An ANOVA test is used to determine whether mean crime rates differ significantly between the leaded and unleaded eras. This test is appropriate as it compares group means and assesses whether observed differences exceed what would be expected by random variation.

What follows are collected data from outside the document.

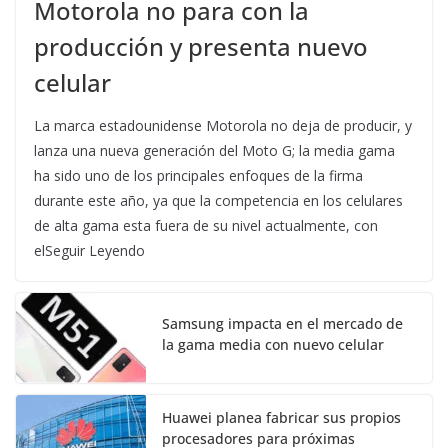
Motorola no para con la
producción y presenta nuevo
celular
La marca estadounidense Motorola no deja de producir, y
lanza una nueva generación del Moto G; la media gama
ha sido uno de los principales enfoques de la firma
durante este año, ya que la competencia en los celulares
de alta gama esta fuera de su nivel actualmente, con
elSeguir Leyendo
Samsung impacta en el mercado de
la gama media con nuevo celular
Huawei planea fabricar sus propios
procesadores para próximas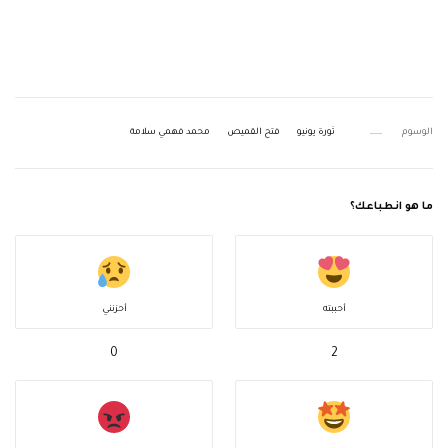
الوسوم
ثورة يونيو
فتح القميص
محمد فهمي سلامة
ما هو انطباعك؟
أحببته
أحزنني
0
2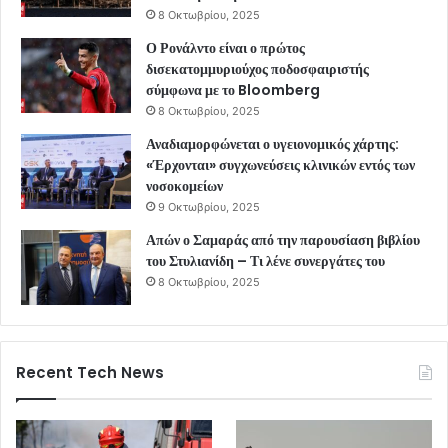
8 Οκτωβρίου, 2025
Ο Ρονάλντο είναι ο πρώτος
δισεκατομμυριούχος ποδοσφαιριστής
σύμφωνα με το Bloomberg
8 Οκτωβρίου, 2025
Αναδιαμορφώνεται ο υγειονομικός χάρτης:
«Έρχονται» συγχωνεύσεις κλινικών εντός των
νοσοκομείων
9 Οκτωβρίου, 2025
Απών ο Σαμαράς από την παρουσίαση βιβλίου
του Στυλιανίδη – Τι λένε συνεργάτες του
8 Οκτωβρίου, 2025
Recent Tech News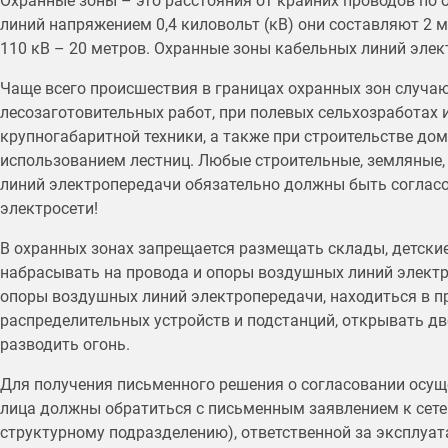
Охранные зоны – это расстояния от крайних проводов по
линий напряжением 0,4 киловольт (кВ) они составляют 2 м
110 кВ – 20 метров. Охранные зоны кабельных линий элек
Чаще всего происшествия в границах охранных зон случа
лесозаготовительных работ, при полевых сельхозработах 
крупногабаритной техники, а также при строительстве домо
использованием лестниц. Любые строительные, земляные,
линий электропередачи обязательно должны быть соглас
электросети!
В охранных зонах запрещается размещать склады, детские
набрасывать на провода и опоры воздушных линий элект
опоры воздушных линий электропередачи, находиться в п
распределительных устройств и подстанций, открывать дв
разводить огонь.
Для получения письменного решения о согласовании осу
лица должны обратиться с письменным заявлением к сетев
структурному подразделению), ответственной за эксплуа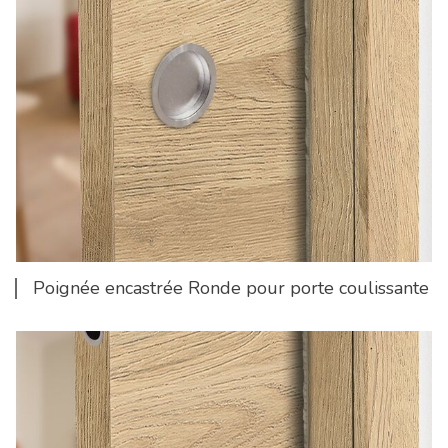
Poignée encastrée Ronde pour porte coulissante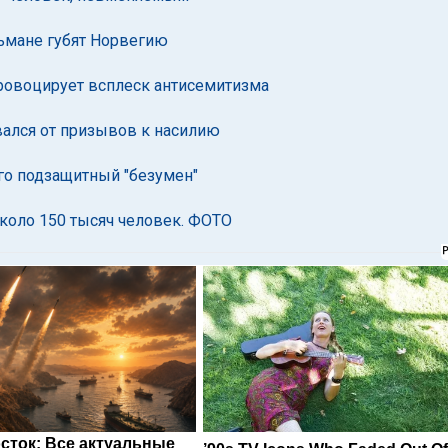
льмане губят Норвегию
провоцирует всплеск антисемитизма
ался от призывов к насилию
его подзащитный "безумен"
около 150 тысяч человек. ФОТО
сток: Все актуальные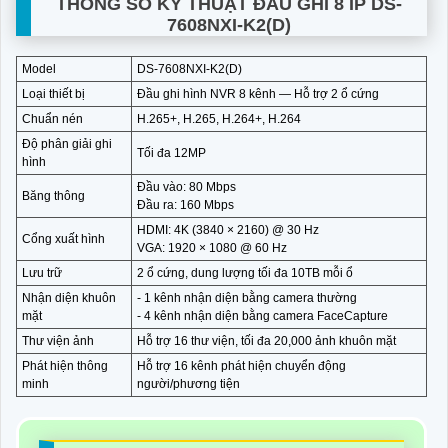
THÔNG SỐ KỸ THUẬT ĐẦU GHI 8 IP DS-
7608NXI-K2(D)
Model
DS-7608NXI-K2(D)
Loại thiết bị
Đầu ghi hình NVR 8 kênh — Hỗ trợ 2 ổ cứng
Chuẩn nén
H.265+, H.265, H.264+, H.264
Độ phân giải ghi
Tối đa 12MP
hình
Đầu vào: 80 Mbps
Băng thông
Đầu ra: 160 Mbps
HDMI: 4K (3840 × 2160) @ 30 Hz
Cổng xuất hình
VGA: 1920 × 1080 @ 60 Hz
Lưu trữ
2 ổ cứng, dung lượng tối đa 10TB mỗi ổ
Nhận diện khuôn
- 1 kênh nhận diện bằng camera thường
mặt
- 4 kênh nhận diện bằng camera FaceCapture
Thư viện ảnh
Hỗ trợ 16 thư viện, tối đa 20,000 ảnh khuôn mặt
Phát hiện thông
Hỗ trợ 16 kênh phát hiện chuyển động
minh
người/phương tiện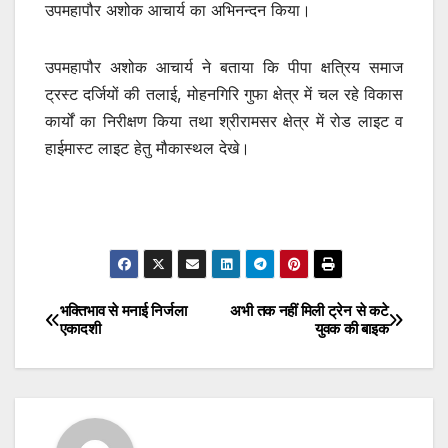
उपमहापौर अशोक आचार्य का अभिनन्दन किया।
उपमहापौर अशोक आचार्य ने बताया कि पीपा क्षत्रिय समाज
ट्रस्ट दर्जियों की तलाई, मोहनगिरि गुफा क्षेत्र में चल रहे विकास
कार्यों का निरीक्षण किया तथा श्रीरामसर क्षेत्र में रोड लाइट व
हाईमास्ट लाइट हेतु मौकास्थल देखे।
भक्तिभाव से मनाई निर्जला
अभी तक नहीं मिली ट्रेन से कटे
Post
एकादशी
युवक की बाइक
navigation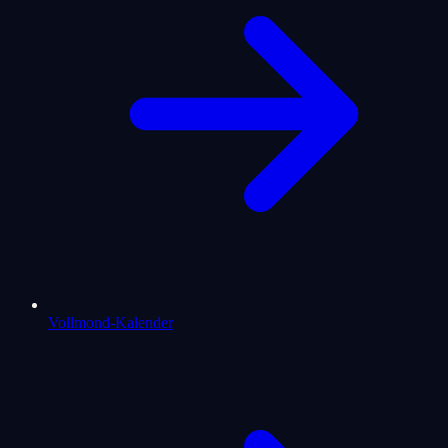
Vollmond-Kalender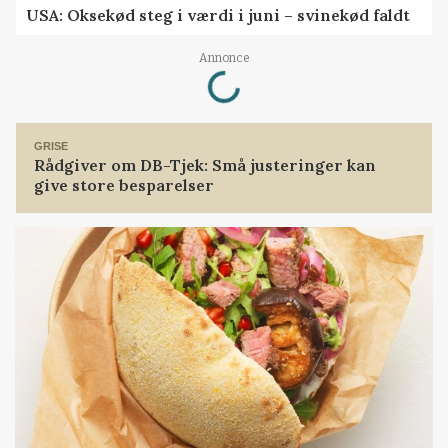
USA: Oksekød steg i værdi i juni – svinekød faldt
Annonce
Loading...
GRISE
Rådgiver om DB-Tjek: Små justeringer kan
give store besparelser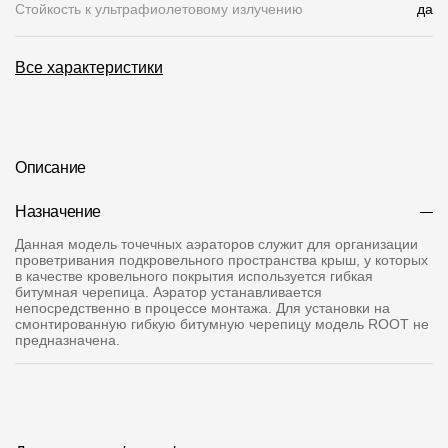
Стойкость к ультрафиолетовому излучению
да
О компании
Все характеристики
Контакты
Контроль качества кровли
Качество фасадов
Описание
Награды
Назначение
Отправка рекламации
Данная модель точечных аэраторов служит для организации
проветривания подкровельного пространства крыш, у которых
Предложения по сотрудничеству
в качестве кровельного покрытия используется гибкая
битумная черепица. Аэратор устанавливается
Вакансии
непосредственно в процессе монтажа. Для установки на
смонтированную гибкую битумную черепицу модель ROOT не
B2B
предназначена.
Отзывы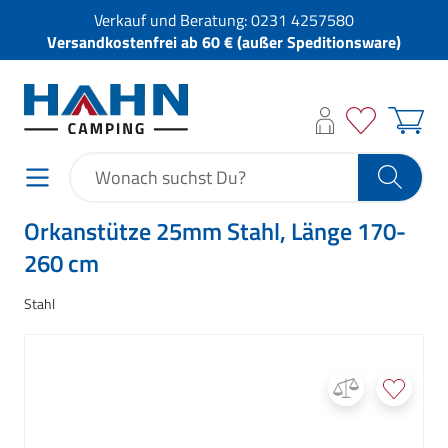
Verkauf und Beratung:
0231 4257580
Versandkostenfrei ab 60 € (außer Speditionsware)
Orkanstütze 25mm Stahl, Länge 170-
260 cm
Stahl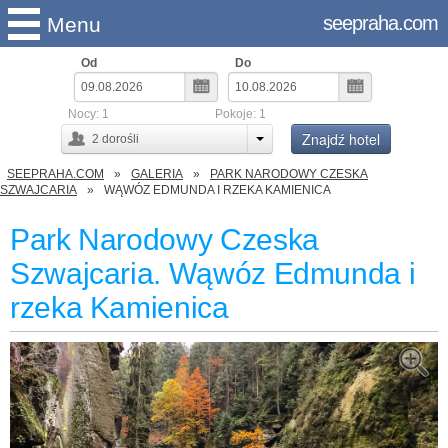
seepraha.com
Menu
Od
Do
Nocy:
1
Pokoje:
1
Znajdź hotel
2
dorośli
SEEPRAHA.COM
GALERIA
PARK NARODOWY CZESKA
SZWAJCARIA
WĄWÓZ EDMUNDA I RZEKA KAMIENICA
Park Narodowy Czeska
Szwajcaria. Wąwóz Edmunda i
rzeka Kamienica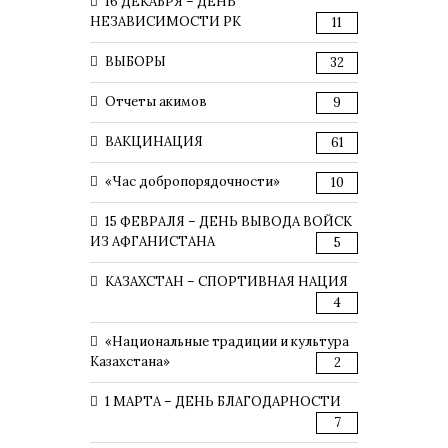
16 ДЕКАБРЯ – ДЕНЬ
НЕЗАВИСИМОСТИ РК
11
ВЫБОРЫ
32
Отчеты акимов
9
ВАКЦИНАЦИЯ
61
«Час добропорядочности»
10
15 ФЕВРАЛЯ – ДЕНЬ ВЫВОДА ВОЙСК
ИЗ АФГАНИСТАНА
5
КАЗАХСТАН – СПОРТИВНАЯ НАЦИЯ
4
«Национальные традиции и культура
Казахстана»
2
1 МАРТА – ДЕНЬ БЛАГОДАРНОСТИ
7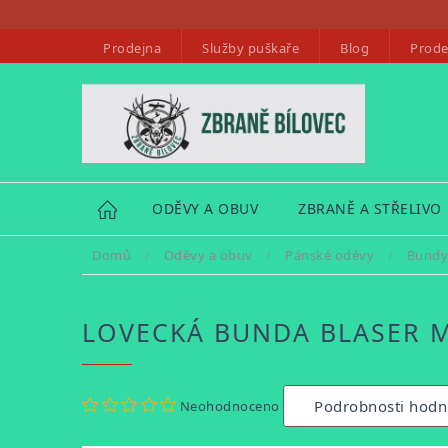
Přejít
na
Prodejna
Služby puškaře
Blog
Prode
obsah
HOME
ODĚVY A OBUV
ZBRANĚ A STŘELIVO
Domů
/
Oděvy a obuv
/
Pánské oděvy
/
Bundy
LOVECKÁ BUNDA BLASER 
Průměrné
Podrobnosti hodn
Neohodnoceno
hodnocení
produktu
je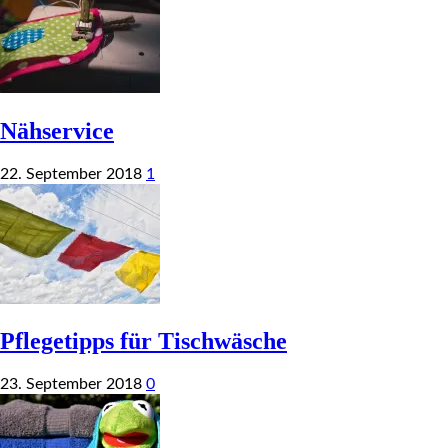
Nähservice
22. September 2018
1
Pflegetipps für Tischwäsche
23. September 2018
0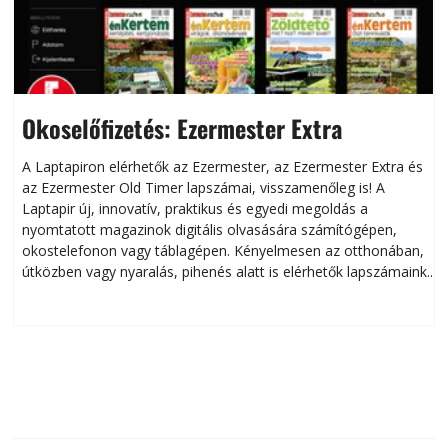
Okoselőfizetés: Ezermester Extra
A Laptapiron elérhetők az Ezermester, az Ezermester Extra és
az Ezermester Old Timer lapszámai, visszamenőleg is! A
Laptapir új, innovatív, praktikus és egyedi megoldás a
L
nyomtatott magazinok digitális olvasására számítógépen,
okostelefonon vagy táblagépen. Kényelmesen az otthonában,
útközben vagy nyaralás, pihenés alatt is elérhetők lapszámaink.
ú
Bárhol, bármikor, akár külföldön élve vagy dolgozva is
B
olvashatók az Ezermester lapszámai. A Laptapir kényelmes
megoldás, mert: – t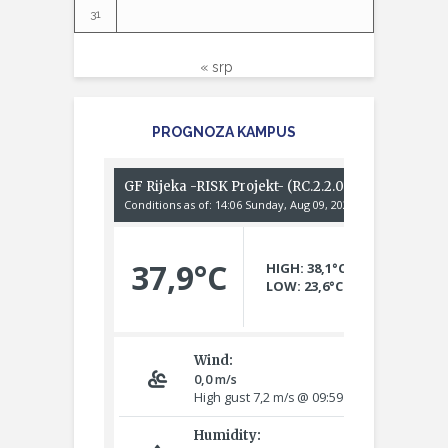
31
« srp
PROGNOZA KAMPUS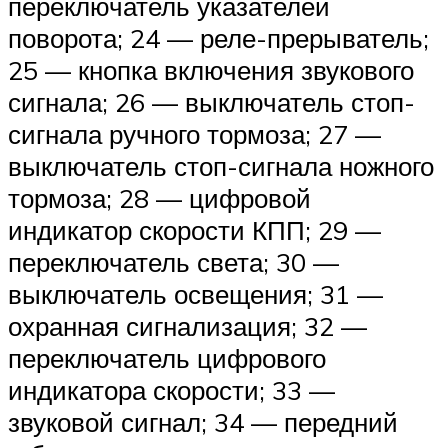
переключатель указателей
поворота; 24 — реле-прерыватель;
25 — кнопка включения звукового
сигнала; 26 — выключатель стоп-
сигнала ручного тормоза; 27 —
выключатель стоп-сигнала ножного
тормоза; 28 — цифровой
индикатор скорости КПП; 29 —
переключатель света; 30 —
выключатель освещения; 31 —
охранная сигнализация; 32 —
переключатель цифрового
индикатора скорости; 33 —
звуковой сигнал; 34 — передний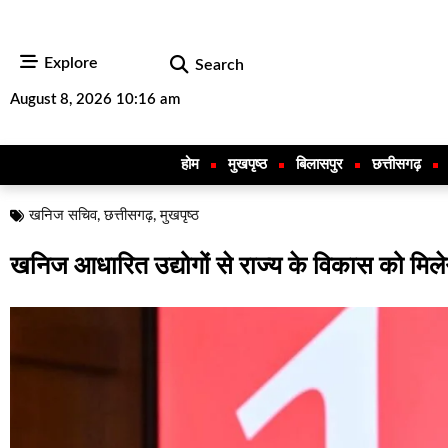
Explore
Search
August 8, 2026 10:16 am
होम
मुखपृष्ठ
बिलासपुर
छत्तीसगढ़
खनिज सचिव
,
छत्तीसगढ़
,
मुखपृष्ठ
खनिज आधारित उद्योगों से राज्य के विकास को मिल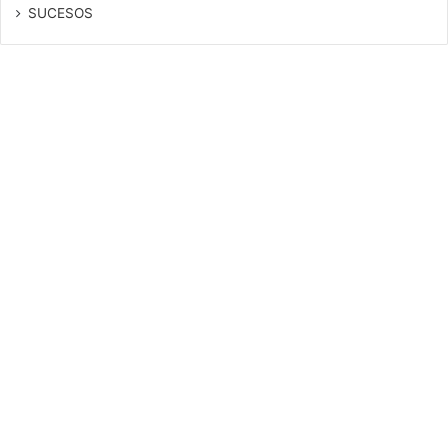
SUCESOS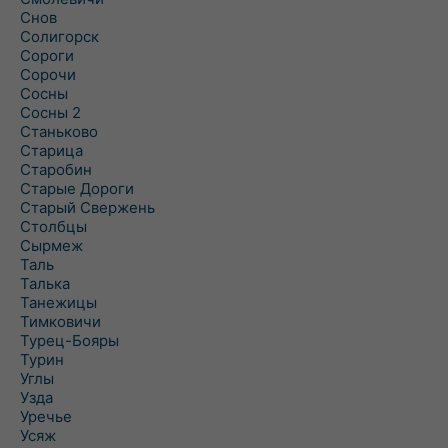
Снов
Солигорск
Сороги
Сорочи
Сосны
Сосны 2
Станьково
Старица
Старобин
Старые Дороги
Старый Свержень
Столбцы
Сырмеж
Таль
Талька
Танежицы
Тимковичи
Турец-Бояры
Турин
Углы
Узда
Уречье
Усяж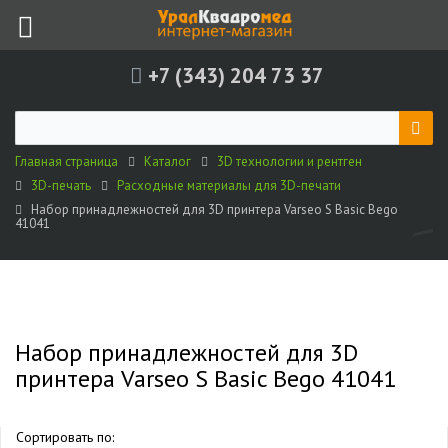
+7 (343) 204 73 37
Главная страница
Каталог
3D технологии и рентген
3D-печать
Расходные материалы для 3D-печати
Набор принадлежностей для 3D принтера Varseo S Basic Bego
41041
Набор принадлежностей для 3D
принтера Varseo S Basic Bego 41041
Сортировать по: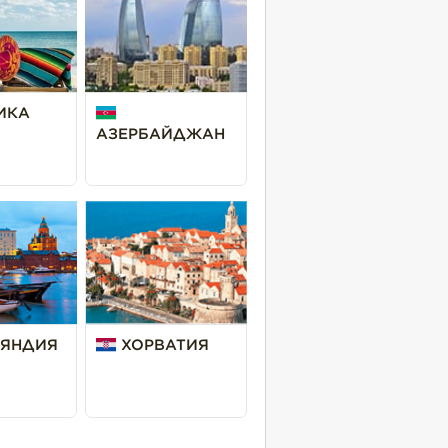
ИКА
АЗЕРБАЙДЖАН
ЯНДИЯ
ХОРВАТИЯ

anova_result <- aov(crime_rate_normalized ~ era, data=us_crime_rates)
summary(anova_result)
## Df Sum Sq Mean Sq F value Pr(>F)
## era 1 8475608 8475608 6.31 0.0148 *
## Residuals 58 77909916 1343274
## ---
## Signif. codes: 0 '***' 0.001 '**' 0.01 '*' 0.05 '.' 0.1 ' ' 1
The ANOVA test yielded a p-value of 0.0148, which is statistically significant at the α = 0.05 level, leading us to reject the null hypothesis. The data supports that crime rates were significantly higher when offenders would have grown up exposed to leaded gasoline (pre-1994) compared to those who grew up after the phaseout began (post-1994). The 18-year lag methodology, based on the typical age for adult criminal charges, accounts for the latency between childhood exposure and adult behavioral outcomes. Notably, this lag is actually conservative: peak criminal activity occurs in the late teens through mid-twenties, meaning many in our “unleaded” cohort still experienced some lead exposure. The fact that we observe significant differences despite this overlap suggests a robust relationship. While correlation does not prove causation, the statistically significant result combined with the biological plausibility of lead’s effects on brain development and impulse control provides compelling evidence for lead exposure as a contributing factor to historical crime rate variations. Further research could be conducted to eliminate additional confounding variables, such as differing judicial policy, or adjusting the data for the number of cars actually on the road.